:: EXERCISE DATA ::
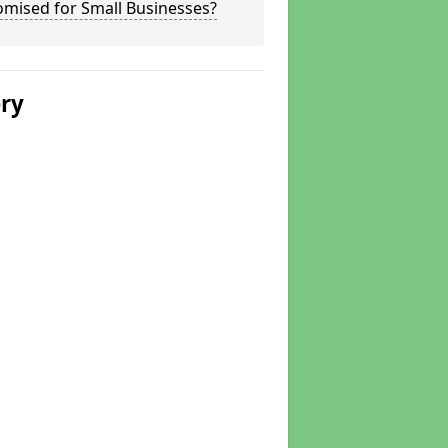
omised for Small Businesses?
ery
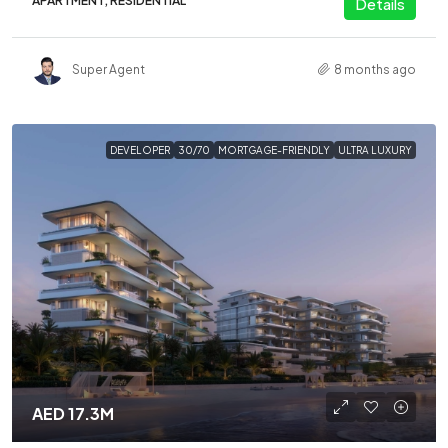
APARTMENT, RESIDENTIAL
Details
Super Agent
8 months ago
DEVELOPER
30/70
MORTGAGE-FRIENDLY
ULTRA LUXURY
AED 17.3M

:: WHAT NEEDS TO BE DONE ::
Could the data above be copied out exactly, with no pictures kept?

:: EXERCISE SOLUTION ::
omised for Small Businesses?
ery
APARTMENT, RESIDENTIAL
Details
Super Agent
8 months ago
DEVELOPER
30/70
MORTGAGE-FRIENDLY
ULTRA LUXURY
AED 17.3M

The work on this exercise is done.